Written In the Stars – Gray Williamson, master of Mungrup, still
Amid the ups and downs of the thoroughbred breeding game, the coming, and going, of two champion stallions and personal upheaval, Gray Williamson remains content on the same Western Australian farm where he grew up. He tells Jessica Owers, there is much to be positive about.

If you were the man behind the making of Playing God, you might presume the horse is the best you’ve ever had. Not so Gray Williamson.
The master of Mungrup Stud in Western Australia, a decent kick south of Perth, bought the racehorse Playing God in early 2014 for a stud career, and today, and by a considerable way, the horse is the leading sire in the west.

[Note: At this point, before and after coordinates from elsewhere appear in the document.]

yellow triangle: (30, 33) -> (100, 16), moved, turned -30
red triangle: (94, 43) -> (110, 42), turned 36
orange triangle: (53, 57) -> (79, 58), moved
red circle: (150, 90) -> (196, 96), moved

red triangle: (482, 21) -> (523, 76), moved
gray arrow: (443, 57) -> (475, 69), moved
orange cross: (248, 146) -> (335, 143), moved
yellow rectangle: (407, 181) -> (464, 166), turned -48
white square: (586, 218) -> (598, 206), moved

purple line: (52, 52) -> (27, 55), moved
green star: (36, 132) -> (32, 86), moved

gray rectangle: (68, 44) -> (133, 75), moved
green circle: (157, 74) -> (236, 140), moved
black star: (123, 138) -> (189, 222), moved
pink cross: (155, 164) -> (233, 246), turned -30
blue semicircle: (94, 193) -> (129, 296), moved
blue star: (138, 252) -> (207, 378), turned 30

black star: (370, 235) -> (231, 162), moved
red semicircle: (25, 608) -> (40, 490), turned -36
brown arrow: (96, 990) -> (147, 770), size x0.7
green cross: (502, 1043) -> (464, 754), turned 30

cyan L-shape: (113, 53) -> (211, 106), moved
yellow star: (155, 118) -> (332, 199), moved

But he isn’t Williamson’s fairytale.
“No, that would have to be Metal Storm,” Williamson tells The Straight. I’m sorry, who?
“He was statistically better than Playing God. He was an absolute freak.”

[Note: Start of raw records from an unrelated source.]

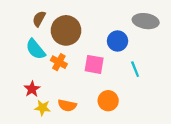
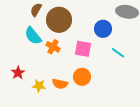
cyan line: (135, 69) -> (118, 53), turned -32
red star: (32, 89) -> (18, 73), moved
orange circle: (108, 101) -> (82, 77), moved

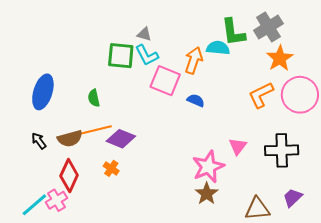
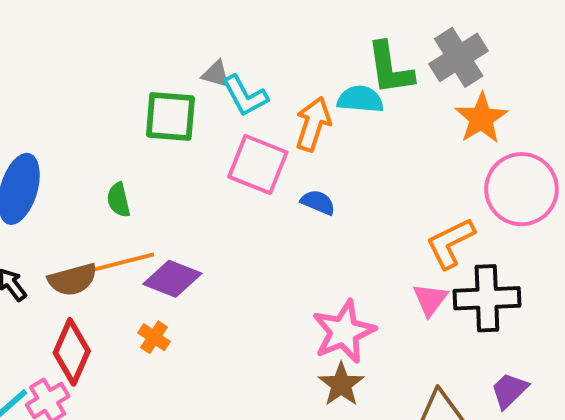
cyan L-shape: (147, 55) -> (245, 96), moved
orange L-shape: (261, 95) -> (450, 243), moved
pink triangle: (238, 146) -> (430, 300), moved

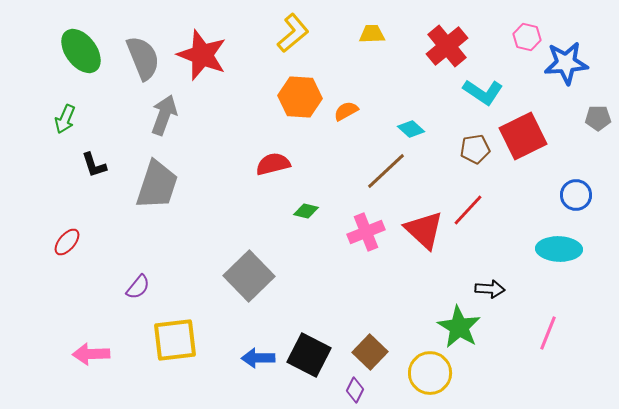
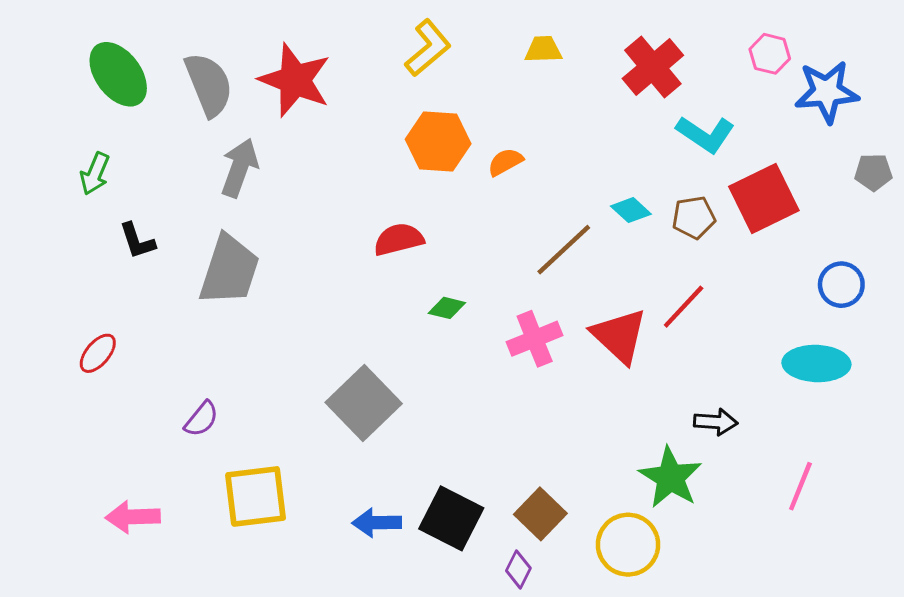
cyan diamond: (411, 129) -> (631, 210), moved

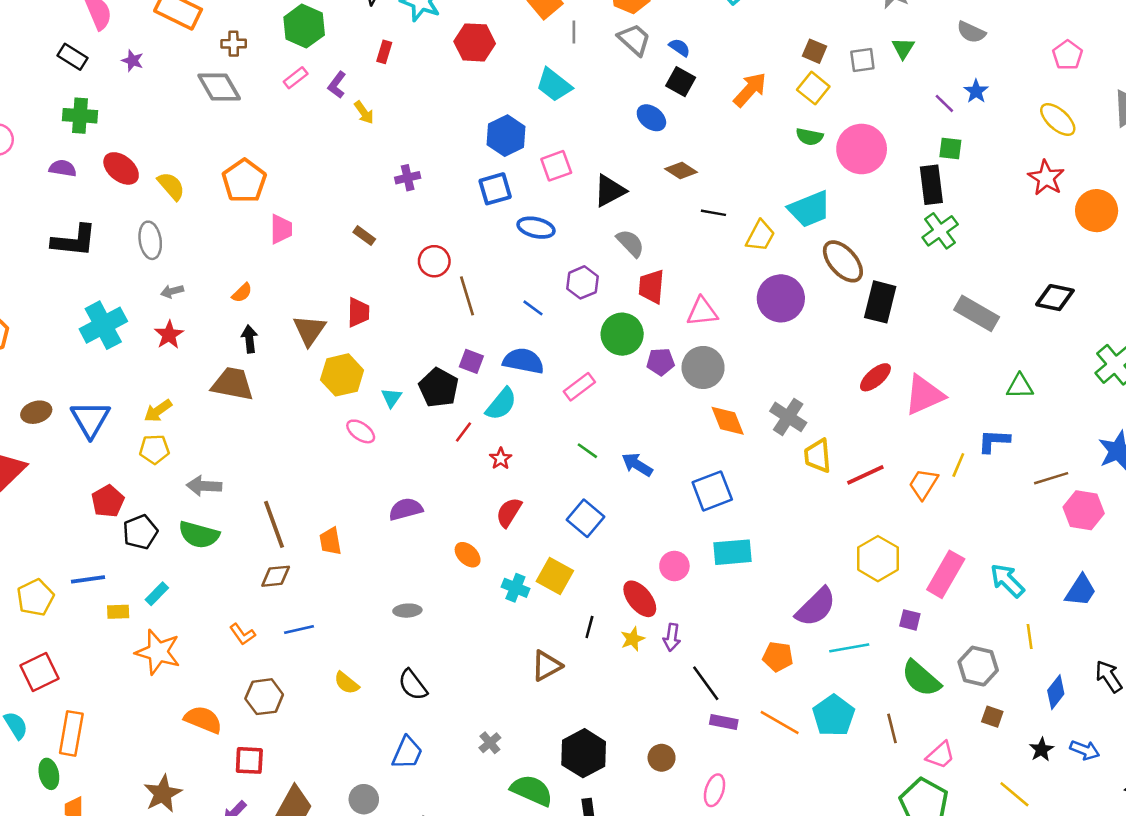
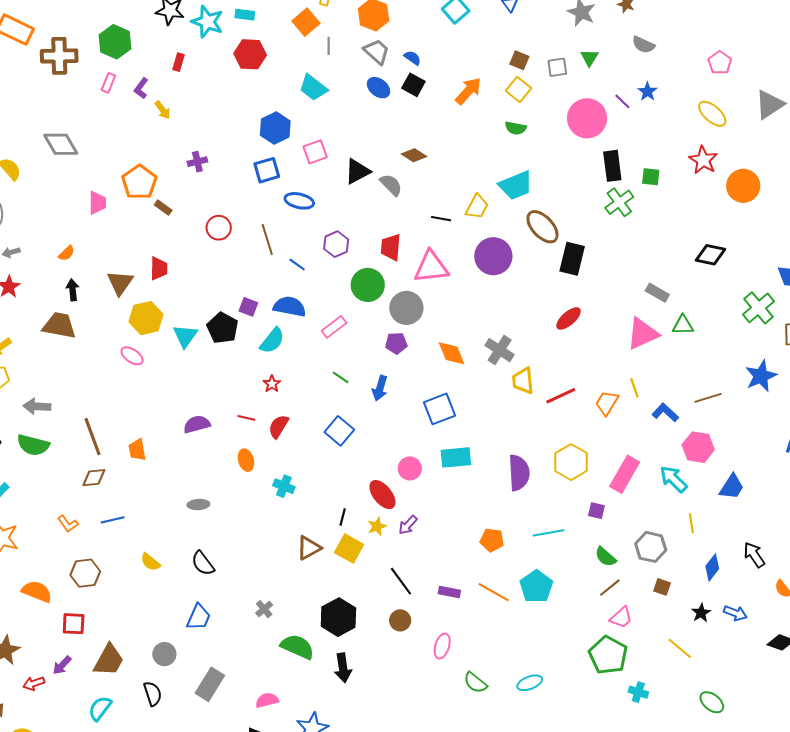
brown cross: (234, 44) -> (59, 56), size x1.8
pink rectangle: (296, 78) -> (108, 83), turned -30
gray diamond: (219, 87) -> (61, 144), moved
blue ellipse: (651, 118) -> (378, 88), moved
pink circle: (862, 149) -> (587, 118), moved
green square: (950, 149) -> (651, 177), moved
orange pentagon: (244, 181) -> (139, 182), moved
black line: (713, 213) -> (441, 219), moved
gray semicircle: (630, 243) -> (391, 185), moved
brown line: (467, 296) -> (267, 240), moved
pink triangle: (702, 312) -> (431, 267), size x1.4
gray rectangle: (977, 313) -> (657, 293), moved, size x0.7
purple pentagon: (661, 362) -> (396, 343), moved
gray circle: (703, 367) -> (406, 308), moved
pink triangle: (924, 395) -> (643, 334), moved
cyan triangle: (391, 398) -> (185, 336), size x1.5
pink ellipse: (361, 431) -> (132, 356), moved
red line: (464, 432) -> (246, 418), moved, turned 66
blue L-shape: (994, 441) -> (665, 413), moved, turned 40
blue arrow: (637, 465) -> (380, 388), turned -105
yellow line: (958, 465) -> (634, 388), turned -42
pink hexagon: (1084, 510) -> (698, 447), moved
orange ellipse: (468, 555) -> (246, 460), turned 30
yellow square: (555, 576) -> (349, 549), moved
purple semicircle: (816, 607) -> (519, 473), moved, turned -48
purple arrow: (672, 637) -> (408, 525), turned 35
green semicircle: (921, 678) -> (605, 557), size x0.7
black line: (706, 683) -> (401, 581), moved
brown line: (892, 728) -> (610, 588), moved, turned 65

Metal Storm was a French-bred son of Kenmare who arrived in Western Australia in 1995. Williamson had been on the scout for a son of Kenmare, and he asked Brett Howard, of Randwick Bloodstock, to give him a hand.
The bay Metal Storm, damsire Habitat, was a Group 3-winning miler in France but without the fuss and fervour of other horses of that era, and Howard remembers he was a steal.
“From memory, and it’s going back a long way, he was under $100,000 landed,” says the now-retired Sydney-based bloodstock agent.
Metal Storm, as history proved, was champagne on a beer budget. Getting just over 100 foals in his first two crops, his stakes winners among them were Storm Shot, Krystal Storm, Kalatiara, Metal Master and the outstanding Group 1 winner Old Fashion.
“I remember going across to Perth when his first yearlings went through the sale ring and they were fairly well received, relative to where Metal Storm stood in the market,” Howard says. “But once they started racing, he far exceeded my expectations as a sire, and I’m sure the same could be said for Gray.”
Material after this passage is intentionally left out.